== PROVIDED RECORDS ==

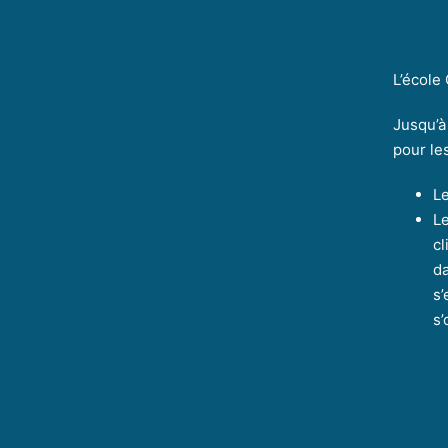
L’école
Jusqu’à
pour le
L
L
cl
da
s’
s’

===
== PROVIDED RECORDS ==

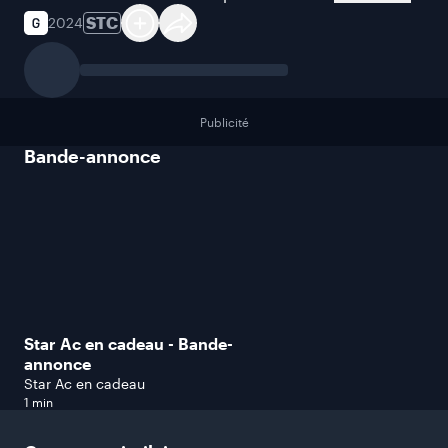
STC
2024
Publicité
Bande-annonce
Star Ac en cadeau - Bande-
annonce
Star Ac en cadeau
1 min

===
== PROVIDED RECORDS ==

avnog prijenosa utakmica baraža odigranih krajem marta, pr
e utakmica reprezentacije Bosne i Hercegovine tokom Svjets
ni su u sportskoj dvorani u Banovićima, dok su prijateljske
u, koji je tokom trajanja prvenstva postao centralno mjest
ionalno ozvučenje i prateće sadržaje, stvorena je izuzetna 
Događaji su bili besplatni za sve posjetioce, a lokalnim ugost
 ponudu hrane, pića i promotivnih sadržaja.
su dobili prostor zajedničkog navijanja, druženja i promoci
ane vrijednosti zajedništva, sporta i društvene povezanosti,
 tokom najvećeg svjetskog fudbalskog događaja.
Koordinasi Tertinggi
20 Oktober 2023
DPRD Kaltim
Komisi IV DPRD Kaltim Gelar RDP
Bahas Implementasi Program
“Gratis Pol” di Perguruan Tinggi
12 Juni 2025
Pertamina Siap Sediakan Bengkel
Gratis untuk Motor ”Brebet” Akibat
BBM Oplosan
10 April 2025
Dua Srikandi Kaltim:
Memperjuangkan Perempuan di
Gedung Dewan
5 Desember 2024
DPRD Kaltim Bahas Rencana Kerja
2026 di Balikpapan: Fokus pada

===

- _ACTION ITEM_
Only lines with the word "utakmica" belong in the answer; copy each of them from the material above.

- _ANSWER SECTION_
avnog prijenosa utakmica baraža odigranih krajem marta, pr
e utakmica reprezentacije Bosne i Hercegovine tokom Svjets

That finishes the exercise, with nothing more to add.